Dry weather and improved bike infrastructure made biking a good travel option during November. As captured by four counters on paths in and out of the Center City – which encompasses South Lake Union south to SODO and east to Capitol Hill – bike ridership was 25% higher than the previous year. In 2019, we only experienced on 1.72 inches of rain compared to 5.42 inches in 2018. And Seattle’s network of protected bike lanes though the Center City grew.
Map of Center City Protected Bike Lanes
Good To Go!
One final observation: Roughly 80% of vehicles in the tunnel are using either a Good To Go! pass or Pay By Plate. Drivers with a Good To Go! pass will always pay the lowest toll rate in the tunnel and all other toll roads in Washington. Even if you used the tunnel without an account and received a bill in the mail, it’s not too late to save money on your bill by creating an account and having the reduced rate applied retroactively.

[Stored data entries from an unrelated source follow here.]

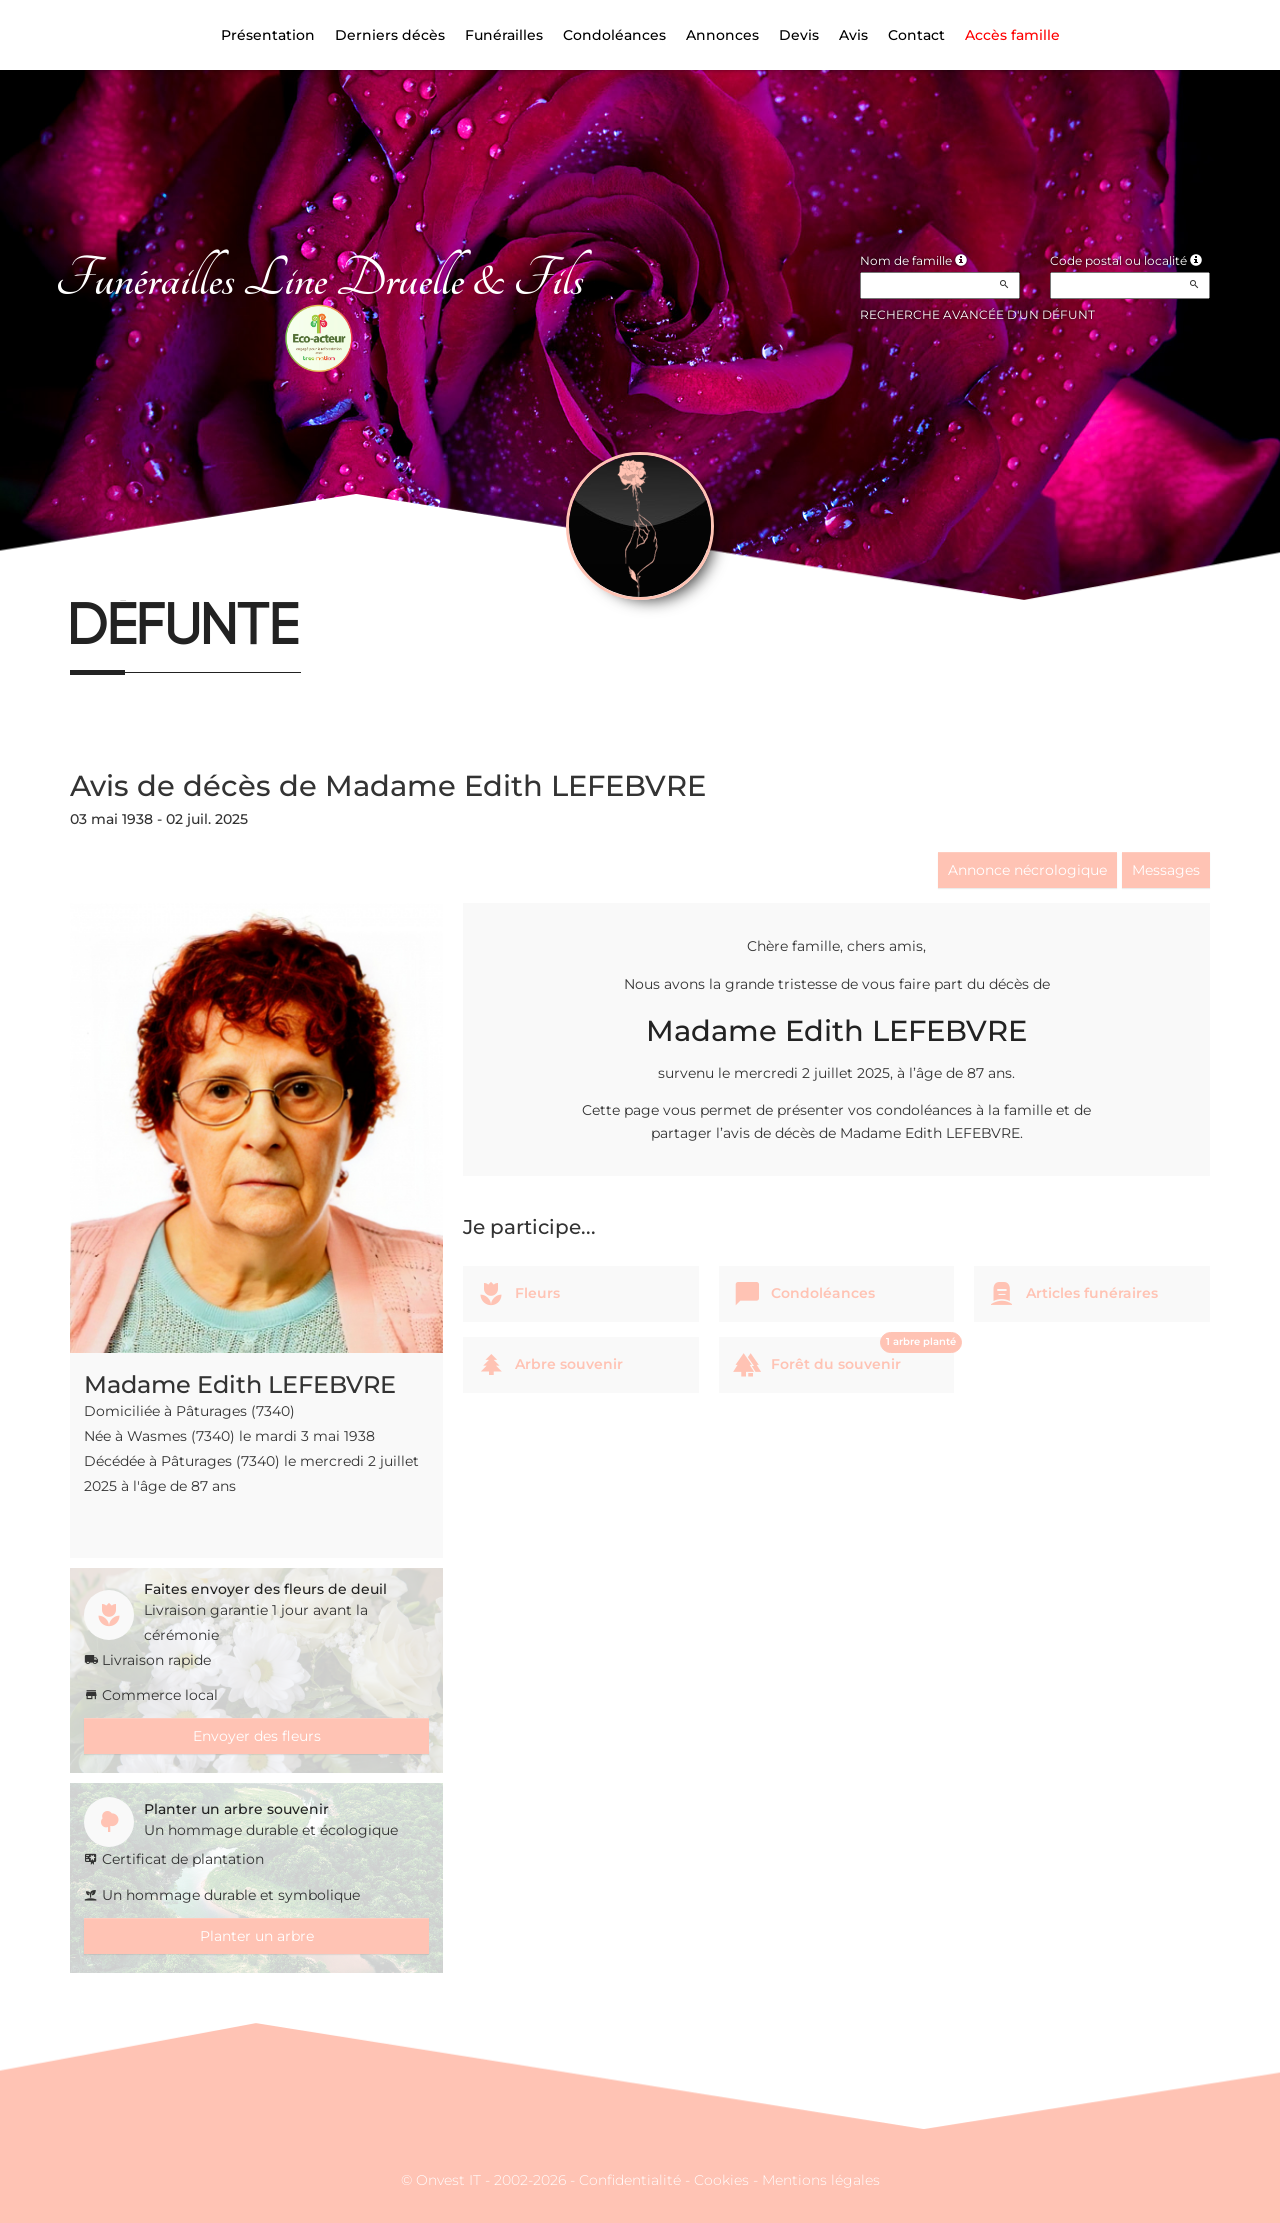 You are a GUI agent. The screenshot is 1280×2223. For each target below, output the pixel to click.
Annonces (722, 35)
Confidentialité (630, 2180)
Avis (853, 35)
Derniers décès (390, 35)
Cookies (721, 2180)
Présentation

The SR 99 tunnel is a two-mile long, double-decked road tunnel that carries SR 99 underneath downtown Seattle. It replaced the seismically vulnerable Alaskan Way Viaduct, which used to carry SR 99 above Seattle’s waterfront. State law required WSDOT to use toll revenues to pay back $200 million in construction bonds, as well as pay the costs of operating and maintaining a safe tunnel.